Pour les maires, outre les coûts supplémentaires, c’est l’écologie qui est mise de côté. “Il ne faut pas croire que tous ces gens feront du covoiturage. C’est incohérent ce genre de décision, à l’heure où l’écologie et les déplacements verts sont mis en avant. Ici, on voit vraiment la différence entre la théorie et la pratique”, analyse Stéphane Denoyelle.
Dernière alternative : prendre le train à Langon. “Mais Langon est déjà complètement embouteillée et le parking n'est pas assez grand”, note Lisa Deloubes.
Les TGV privilégiés
Ces changements ont été annoncés en avril dernier aux communes concernées. Au total, sept trains supplémentaires passent chaque jour dans ces gares. “Je comprends qu’il faille faire de arbitrage et d’ailleurs, on ne refuse pas tout en bloc, mais ces horaires sont inadaptés avec la vie de nos concitoyens”, explique Stéphane Denoyelle.

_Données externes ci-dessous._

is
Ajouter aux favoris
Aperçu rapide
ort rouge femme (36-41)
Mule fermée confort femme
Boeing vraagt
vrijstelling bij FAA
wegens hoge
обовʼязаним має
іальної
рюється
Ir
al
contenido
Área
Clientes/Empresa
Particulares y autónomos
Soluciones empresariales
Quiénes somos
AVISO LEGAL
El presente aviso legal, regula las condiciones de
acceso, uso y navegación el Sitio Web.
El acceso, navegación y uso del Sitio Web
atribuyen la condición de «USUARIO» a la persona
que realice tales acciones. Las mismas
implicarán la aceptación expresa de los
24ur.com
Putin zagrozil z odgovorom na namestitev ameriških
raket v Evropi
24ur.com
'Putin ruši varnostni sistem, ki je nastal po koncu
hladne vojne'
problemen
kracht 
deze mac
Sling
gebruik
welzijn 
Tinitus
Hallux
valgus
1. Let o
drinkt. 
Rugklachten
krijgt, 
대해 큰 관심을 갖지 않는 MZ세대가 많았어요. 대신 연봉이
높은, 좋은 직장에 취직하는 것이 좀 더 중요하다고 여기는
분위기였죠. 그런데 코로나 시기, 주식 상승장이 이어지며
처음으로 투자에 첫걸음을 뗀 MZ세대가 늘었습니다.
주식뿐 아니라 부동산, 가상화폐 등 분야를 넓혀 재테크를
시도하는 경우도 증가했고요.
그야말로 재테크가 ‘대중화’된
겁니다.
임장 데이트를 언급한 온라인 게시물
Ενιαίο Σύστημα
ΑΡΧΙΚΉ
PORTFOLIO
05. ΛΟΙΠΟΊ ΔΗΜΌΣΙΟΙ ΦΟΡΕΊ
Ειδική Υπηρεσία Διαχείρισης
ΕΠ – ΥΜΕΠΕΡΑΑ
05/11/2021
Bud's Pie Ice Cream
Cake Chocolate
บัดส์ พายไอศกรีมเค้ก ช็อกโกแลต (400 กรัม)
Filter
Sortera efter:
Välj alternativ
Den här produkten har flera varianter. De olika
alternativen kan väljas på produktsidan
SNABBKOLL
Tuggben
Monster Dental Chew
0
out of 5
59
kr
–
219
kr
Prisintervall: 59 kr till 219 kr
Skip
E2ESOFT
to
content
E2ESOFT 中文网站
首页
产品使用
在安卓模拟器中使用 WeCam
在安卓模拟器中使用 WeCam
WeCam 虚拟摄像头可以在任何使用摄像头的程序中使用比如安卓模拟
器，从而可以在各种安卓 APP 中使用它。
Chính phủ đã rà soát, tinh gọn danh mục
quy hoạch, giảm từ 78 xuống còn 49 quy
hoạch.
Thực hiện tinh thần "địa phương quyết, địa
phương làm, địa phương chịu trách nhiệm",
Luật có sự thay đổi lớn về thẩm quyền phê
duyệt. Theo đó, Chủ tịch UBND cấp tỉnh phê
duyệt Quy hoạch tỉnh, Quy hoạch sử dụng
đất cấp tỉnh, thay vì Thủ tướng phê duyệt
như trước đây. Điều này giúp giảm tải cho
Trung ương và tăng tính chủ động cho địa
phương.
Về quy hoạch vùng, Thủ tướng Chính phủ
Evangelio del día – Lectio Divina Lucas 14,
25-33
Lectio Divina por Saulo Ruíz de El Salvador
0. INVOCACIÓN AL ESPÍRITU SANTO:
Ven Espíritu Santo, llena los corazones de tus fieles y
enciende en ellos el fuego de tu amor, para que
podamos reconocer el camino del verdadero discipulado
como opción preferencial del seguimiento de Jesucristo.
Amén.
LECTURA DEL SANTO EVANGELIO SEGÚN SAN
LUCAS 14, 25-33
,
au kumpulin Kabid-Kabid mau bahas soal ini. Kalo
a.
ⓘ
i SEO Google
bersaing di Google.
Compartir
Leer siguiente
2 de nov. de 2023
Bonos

Une décision prise sans la concertation des maires, selon ces derniers. Invités aux deux réunions organisées par le Conseil Départemental et la SNCF, leurs requêtes n’auraient cependant pas été prises en compte. “C’était très descendant, on ne pouvait transmettre nos remarques que par SMS, se souvient Stéphane Denoyelle, le maire de Saint-Pierre d’Aurillac. Et depuis, nos demandes sont sans réponse.”
Si la situation est bloquée du côté des maires, c’est parce qu’elle est également du côté du conseil régional. “La SNCF nous a apporté la nouvelle grille horaire il y a un an. Ça a provoqué des changements dans toutes les lignes Atlantiques et nous ne pouvions pas les changer de notre côté non plus”, explique Jacky Emon, conseiller régional en charge des TER.
Récemment, ce sont les maires du Médoc qui se sont élevés contre ces nouveaux horaires. Ils viennent d’obtenir gain de cause. “S’ils peuvent agir du côté du Verdon, on ne peut pas croire que ce soit impossible dans notre cas”, ironise le maire de Saint-Pierre-d’Aurillac.
Les petites lignes dans le viseur
Si les horaires sont évidemment un problème pour les quatre édiles, ils craignent surtout que ces modifications soient une première étape vers la fermeture de leurs gares. “Pour nous, c’est le syndrome de la Poste. On modifie les horaires pour avoir des fréquentations quasi-nulles et avoir des arguments pour fermer les guichets. C’est une dégradation volontaire de nos services”, explique Stéphane Denoyelle.
Pourtant, au conseil régional, on l’assure : la fermeture des petites gares n’est pas du tout sur la table. “Nous sommes avec Alain Rousset de fervents défenseurs de la ruralité. On sait que les usagers du TER sont contraints de le prendre pour des raisons financières notamment. Il est hors de question que ces gares soient menacées”, martèle Jacky Emon.
En Aquitaine, d’autres zones ont également protesté contre les changements d’horaires. C’est le cas en Gironde, dans le Médoc et à Bergerac, en Dordogne.